> Provided material
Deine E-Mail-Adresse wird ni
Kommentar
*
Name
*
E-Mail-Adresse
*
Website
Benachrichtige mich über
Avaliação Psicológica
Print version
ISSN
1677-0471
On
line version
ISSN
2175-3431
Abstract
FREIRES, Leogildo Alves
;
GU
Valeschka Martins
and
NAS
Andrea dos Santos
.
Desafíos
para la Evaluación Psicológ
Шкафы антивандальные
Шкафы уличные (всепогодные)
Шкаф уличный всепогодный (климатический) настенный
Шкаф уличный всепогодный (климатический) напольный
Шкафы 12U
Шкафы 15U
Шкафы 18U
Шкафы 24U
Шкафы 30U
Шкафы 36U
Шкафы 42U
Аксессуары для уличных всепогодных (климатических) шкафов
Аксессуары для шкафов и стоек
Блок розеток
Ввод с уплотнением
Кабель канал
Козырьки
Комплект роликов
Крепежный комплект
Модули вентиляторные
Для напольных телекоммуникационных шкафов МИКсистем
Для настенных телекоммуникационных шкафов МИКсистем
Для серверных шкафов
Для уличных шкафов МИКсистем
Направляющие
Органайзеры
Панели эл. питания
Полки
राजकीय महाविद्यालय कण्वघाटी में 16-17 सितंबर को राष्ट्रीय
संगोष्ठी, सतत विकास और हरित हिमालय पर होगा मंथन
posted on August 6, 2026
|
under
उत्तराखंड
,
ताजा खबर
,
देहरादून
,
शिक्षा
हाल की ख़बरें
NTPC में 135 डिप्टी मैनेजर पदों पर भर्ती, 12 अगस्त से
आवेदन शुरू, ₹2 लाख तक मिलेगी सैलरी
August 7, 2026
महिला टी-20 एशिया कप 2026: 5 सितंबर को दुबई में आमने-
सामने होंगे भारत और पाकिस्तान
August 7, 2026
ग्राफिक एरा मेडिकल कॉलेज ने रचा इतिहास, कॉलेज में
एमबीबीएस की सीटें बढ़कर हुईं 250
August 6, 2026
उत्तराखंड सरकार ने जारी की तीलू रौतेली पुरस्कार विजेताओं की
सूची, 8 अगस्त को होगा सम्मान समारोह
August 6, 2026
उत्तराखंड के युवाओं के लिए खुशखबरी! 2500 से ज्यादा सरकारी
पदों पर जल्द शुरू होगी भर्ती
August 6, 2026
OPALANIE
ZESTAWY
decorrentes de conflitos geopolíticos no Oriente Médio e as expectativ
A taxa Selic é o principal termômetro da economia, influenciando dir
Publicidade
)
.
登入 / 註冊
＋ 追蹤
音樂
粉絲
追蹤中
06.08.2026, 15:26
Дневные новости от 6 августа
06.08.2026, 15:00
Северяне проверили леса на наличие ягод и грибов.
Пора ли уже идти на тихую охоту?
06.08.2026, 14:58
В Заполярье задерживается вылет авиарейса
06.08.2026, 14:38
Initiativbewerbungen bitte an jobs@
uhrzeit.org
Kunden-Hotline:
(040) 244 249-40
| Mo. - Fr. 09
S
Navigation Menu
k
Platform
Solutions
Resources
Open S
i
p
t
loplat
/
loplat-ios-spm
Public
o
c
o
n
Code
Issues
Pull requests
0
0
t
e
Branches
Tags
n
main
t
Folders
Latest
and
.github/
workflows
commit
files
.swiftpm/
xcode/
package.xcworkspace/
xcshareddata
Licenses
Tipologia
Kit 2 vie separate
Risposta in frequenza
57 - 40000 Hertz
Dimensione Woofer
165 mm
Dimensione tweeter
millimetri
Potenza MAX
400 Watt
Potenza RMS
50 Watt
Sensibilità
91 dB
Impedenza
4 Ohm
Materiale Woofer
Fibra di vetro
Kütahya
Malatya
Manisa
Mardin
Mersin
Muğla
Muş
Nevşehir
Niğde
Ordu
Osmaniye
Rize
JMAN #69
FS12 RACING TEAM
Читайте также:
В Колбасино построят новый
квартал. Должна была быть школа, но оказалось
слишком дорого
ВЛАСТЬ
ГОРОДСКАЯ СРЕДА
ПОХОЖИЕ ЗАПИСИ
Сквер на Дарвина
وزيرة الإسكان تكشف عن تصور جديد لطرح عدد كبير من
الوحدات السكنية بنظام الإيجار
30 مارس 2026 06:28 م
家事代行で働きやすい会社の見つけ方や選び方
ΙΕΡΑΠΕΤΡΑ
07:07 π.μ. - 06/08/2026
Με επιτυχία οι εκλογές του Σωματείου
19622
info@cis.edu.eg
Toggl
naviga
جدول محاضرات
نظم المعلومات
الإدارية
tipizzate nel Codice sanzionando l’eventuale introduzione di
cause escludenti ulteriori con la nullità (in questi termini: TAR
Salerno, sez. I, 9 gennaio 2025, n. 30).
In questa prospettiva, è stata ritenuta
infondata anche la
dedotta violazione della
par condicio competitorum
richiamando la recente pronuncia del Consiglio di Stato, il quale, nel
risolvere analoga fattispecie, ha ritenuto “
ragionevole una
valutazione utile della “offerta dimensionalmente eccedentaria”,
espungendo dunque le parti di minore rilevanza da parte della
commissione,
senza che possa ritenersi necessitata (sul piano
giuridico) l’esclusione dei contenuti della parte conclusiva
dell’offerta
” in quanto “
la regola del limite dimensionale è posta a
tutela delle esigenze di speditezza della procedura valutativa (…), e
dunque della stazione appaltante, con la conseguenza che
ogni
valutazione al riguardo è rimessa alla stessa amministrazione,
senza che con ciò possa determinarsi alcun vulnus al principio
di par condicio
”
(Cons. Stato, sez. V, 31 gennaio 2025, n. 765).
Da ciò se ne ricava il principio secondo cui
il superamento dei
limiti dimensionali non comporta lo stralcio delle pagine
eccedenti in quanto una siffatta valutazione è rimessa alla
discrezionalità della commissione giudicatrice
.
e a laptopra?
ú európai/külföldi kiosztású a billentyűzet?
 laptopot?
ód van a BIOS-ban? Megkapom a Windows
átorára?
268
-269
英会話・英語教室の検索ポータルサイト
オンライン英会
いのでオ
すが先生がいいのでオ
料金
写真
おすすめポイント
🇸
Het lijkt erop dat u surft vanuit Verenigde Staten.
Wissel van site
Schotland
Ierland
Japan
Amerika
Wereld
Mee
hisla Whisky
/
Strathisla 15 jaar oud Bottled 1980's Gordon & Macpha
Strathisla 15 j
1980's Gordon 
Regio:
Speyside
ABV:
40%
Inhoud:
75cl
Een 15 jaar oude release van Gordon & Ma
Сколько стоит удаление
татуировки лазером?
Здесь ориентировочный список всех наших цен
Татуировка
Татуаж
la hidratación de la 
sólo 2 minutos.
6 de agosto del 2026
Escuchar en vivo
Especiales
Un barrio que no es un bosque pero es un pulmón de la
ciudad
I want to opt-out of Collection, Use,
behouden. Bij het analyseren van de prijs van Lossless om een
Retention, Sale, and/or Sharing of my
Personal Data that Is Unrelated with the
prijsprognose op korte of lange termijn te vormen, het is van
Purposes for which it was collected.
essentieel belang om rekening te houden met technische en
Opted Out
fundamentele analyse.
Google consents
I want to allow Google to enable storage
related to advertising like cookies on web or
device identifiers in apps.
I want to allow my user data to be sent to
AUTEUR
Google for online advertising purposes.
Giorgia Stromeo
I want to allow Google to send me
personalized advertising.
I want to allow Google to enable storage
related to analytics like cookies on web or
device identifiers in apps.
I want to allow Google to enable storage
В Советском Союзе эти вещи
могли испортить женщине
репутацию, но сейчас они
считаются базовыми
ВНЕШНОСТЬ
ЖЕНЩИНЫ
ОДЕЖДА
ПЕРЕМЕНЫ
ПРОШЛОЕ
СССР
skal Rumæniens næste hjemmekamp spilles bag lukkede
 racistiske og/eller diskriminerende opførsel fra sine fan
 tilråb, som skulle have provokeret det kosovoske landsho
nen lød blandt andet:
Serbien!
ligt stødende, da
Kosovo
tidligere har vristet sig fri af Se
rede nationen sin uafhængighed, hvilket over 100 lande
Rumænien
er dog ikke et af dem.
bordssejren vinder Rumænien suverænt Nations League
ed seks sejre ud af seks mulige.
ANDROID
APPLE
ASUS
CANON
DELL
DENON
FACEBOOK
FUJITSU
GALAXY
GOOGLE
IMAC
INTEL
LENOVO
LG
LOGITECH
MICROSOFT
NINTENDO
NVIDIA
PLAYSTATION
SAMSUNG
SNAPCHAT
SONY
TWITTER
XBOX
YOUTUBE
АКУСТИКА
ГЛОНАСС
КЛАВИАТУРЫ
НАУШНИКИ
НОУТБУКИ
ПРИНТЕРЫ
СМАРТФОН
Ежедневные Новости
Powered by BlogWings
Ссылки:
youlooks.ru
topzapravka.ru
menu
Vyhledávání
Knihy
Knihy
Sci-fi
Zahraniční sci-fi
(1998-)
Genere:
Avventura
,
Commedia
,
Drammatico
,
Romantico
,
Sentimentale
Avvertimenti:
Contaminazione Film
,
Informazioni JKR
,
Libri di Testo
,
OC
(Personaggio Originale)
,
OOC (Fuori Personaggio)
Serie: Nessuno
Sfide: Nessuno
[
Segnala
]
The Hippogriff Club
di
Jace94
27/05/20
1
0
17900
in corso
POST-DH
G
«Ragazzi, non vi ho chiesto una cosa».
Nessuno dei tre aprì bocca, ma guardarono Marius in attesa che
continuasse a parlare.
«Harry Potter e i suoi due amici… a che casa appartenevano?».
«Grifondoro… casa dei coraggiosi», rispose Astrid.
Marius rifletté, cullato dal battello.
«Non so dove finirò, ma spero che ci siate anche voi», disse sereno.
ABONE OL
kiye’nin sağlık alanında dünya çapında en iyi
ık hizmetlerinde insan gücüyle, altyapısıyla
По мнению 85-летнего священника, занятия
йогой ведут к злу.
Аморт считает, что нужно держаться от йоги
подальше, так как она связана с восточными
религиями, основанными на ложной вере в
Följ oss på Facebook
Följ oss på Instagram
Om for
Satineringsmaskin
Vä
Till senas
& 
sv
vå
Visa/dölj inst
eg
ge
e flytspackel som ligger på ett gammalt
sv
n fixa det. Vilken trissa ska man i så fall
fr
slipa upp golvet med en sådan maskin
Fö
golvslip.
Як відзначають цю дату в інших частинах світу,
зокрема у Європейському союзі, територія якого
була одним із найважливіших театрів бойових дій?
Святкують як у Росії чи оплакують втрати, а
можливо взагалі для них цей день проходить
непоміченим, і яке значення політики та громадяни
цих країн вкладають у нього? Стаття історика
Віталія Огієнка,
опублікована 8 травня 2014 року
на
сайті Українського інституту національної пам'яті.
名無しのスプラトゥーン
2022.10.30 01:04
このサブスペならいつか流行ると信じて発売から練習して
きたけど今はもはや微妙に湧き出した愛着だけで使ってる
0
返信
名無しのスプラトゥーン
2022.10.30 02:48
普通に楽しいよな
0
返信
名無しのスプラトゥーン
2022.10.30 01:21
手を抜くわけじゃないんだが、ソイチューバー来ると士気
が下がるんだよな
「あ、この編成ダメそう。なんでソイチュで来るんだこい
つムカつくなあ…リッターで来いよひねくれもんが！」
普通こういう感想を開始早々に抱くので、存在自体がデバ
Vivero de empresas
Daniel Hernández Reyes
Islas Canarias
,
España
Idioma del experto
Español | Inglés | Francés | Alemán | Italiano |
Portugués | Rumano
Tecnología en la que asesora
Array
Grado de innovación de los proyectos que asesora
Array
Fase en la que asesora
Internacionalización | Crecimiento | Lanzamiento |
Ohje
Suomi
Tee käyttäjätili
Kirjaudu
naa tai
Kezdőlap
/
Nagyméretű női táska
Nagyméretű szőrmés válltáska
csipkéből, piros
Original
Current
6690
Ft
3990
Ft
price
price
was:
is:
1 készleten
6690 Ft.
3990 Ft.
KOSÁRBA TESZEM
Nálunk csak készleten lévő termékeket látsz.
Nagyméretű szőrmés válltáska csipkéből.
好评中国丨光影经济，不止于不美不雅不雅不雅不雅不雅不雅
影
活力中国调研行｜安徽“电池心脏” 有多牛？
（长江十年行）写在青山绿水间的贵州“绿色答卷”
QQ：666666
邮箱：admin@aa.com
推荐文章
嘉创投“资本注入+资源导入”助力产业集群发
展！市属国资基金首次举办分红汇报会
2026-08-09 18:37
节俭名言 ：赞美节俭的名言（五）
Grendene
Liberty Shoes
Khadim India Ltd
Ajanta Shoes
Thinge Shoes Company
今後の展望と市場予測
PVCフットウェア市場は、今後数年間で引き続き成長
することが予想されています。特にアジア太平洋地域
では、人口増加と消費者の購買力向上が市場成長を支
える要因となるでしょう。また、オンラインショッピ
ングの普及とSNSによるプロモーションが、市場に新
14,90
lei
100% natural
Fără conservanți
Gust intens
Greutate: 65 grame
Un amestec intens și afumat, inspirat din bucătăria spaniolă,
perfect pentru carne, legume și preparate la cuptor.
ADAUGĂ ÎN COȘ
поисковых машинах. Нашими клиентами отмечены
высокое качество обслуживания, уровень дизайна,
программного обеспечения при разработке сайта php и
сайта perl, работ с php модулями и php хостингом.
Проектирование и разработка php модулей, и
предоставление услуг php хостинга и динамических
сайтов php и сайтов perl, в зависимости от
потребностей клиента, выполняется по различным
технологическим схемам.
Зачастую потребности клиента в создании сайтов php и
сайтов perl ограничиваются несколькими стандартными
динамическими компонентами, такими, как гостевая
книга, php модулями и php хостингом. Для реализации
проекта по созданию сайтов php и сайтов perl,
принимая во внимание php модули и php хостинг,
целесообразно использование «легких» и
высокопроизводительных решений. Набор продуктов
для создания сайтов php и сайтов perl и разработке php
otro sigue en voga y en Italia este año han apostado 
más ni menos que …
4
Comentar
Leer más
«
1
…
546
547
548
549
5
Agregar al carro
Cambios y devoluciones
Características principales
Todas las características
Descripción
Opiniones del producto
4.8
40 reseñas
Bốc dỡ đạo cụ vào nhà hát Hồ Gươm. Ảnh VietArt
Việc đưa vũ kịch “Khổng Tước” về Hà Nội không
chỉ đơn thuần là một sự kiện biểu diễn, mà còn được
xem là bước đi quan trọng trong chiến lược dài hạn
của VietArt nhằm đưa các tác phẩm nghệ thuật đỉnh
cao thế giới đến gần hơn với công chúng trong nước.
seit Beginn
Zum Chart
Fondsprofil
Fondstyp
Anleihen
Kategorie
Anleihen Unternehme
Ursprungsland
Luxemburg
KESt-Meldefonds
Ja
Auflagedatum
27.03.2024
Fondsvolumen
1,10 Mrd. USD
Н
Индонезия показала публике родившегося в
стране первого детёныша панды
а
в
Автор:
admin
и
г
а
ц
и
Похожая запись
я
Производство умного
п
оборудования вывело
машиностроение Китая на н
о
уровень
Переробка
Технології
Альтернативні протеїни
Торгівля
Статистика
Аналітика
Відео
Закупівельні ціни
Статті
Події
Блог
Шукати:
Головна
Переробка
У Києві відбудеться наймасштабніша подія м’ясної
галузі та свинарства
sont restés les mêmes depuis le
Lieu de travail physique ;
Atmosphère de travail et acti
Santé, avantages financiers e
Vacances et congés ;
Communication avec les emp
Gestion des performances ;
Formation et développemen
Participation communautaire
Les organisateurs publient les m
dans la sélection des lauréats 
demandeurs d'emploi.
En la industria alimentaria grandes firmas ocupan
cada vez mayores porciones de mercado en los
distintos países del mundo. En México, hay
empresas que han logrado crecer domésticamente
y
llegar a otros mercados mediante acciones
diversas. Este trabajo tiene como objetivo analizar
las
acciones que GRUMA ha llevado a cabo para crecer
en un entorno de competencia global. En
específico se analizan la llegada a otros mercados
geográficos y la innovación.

> Brief
Nothing past the line containing "Модули вентиляторные" should be restated; transcribe the material exactly from its first line through that line.

> Your solution
Deine E-Mail-Adresse wird ni
Kommentar
*
Name
*
E-Mail-Adresse
*
Website
Benachrichtige mich über
Avaliação Psicológica
Print version
ISSN
1677-0471
On
line version
ISSN
2175-3431
Abstract
FREIRES, Leogildo Alves
;
GU
Valeschka Martins
and
NAS
Andrea dos Santos
.
Desafíos
para la Evaluación Psicológ
Шкафы антивандальные
Шкафы уличные (всепогодные)
Шкаф уличный всепогодный (климатический) настенный
Шкаф уличный всепогодный (климатический) напольный
Шкафы 12U
Шкафы 15U
Шкафы 18U
Шкафы 24U
Шкафы 30U
Шкафы 36U
Шкафы 42U
Аксессуары для уличных всепогодных (климатических) шкафов
Аксессуары для шкафов и стоек
Блок розеток
Ввод с уплотнением
Кабель канал
Козырьки
Комплект роликов
Крепежный комплект
Модули вентиляторные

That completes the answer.